Activity: Copy each line from the data that has the word "ottobre" in it.
Segment Start: Listed records
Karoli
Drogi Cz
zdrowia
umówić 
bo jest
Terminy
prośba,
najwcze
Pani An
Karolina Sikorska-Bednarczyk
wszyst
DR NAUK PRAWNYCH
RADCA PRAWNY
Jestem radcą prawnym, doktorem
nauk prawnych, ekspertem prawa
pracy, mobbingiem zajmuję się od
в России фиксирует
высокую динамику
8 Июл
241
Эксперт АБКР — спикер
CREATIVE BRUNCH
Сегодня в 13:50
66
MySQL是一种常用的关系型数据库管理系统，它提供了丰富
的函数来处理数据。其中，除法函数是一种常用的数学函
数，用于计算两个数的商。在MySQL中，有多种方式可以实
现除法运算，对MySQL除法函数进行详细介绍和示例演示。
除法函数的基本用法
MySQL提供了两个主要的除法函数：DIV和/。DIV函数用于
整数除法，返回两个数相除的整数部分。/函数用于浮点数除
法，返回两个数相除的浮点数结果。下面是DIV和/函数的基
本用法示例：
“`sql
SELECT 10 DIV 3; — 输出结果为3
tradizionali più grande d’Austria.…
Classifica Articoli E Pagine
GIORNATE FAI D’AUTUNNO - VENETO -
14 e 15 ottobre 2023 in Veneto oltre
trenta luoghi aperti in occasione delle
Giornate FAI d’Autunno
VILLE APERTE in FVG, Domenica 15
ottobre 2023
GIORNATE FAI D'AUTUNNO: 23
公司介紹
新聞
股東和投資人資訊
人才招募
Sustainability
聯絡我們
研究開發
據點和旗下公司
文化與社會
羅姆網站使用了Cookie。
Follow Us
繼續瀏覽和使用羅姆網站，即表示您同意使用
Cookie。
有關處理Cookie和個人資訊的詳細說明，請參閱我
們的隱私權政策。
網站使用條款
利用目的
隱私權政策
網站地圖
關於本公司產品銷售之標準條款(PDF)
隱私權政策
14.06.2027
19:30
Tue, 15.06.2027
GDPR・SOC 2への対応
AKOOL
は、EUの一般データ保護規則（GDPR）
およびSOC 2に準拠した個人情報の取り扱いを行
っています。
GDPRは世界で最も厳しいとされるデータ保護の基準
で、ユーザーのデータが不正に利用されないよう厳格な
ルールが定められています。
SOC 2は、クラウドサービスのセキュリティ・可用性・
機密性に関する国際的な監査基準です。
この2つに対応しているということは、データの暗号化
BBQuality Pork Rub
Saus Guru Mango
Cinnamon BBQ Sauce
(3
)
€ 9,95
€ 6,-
Segment End: Listed records
Answer box:
14 e 15 ottobre 2023 in Veneto oltre
ottobre 2023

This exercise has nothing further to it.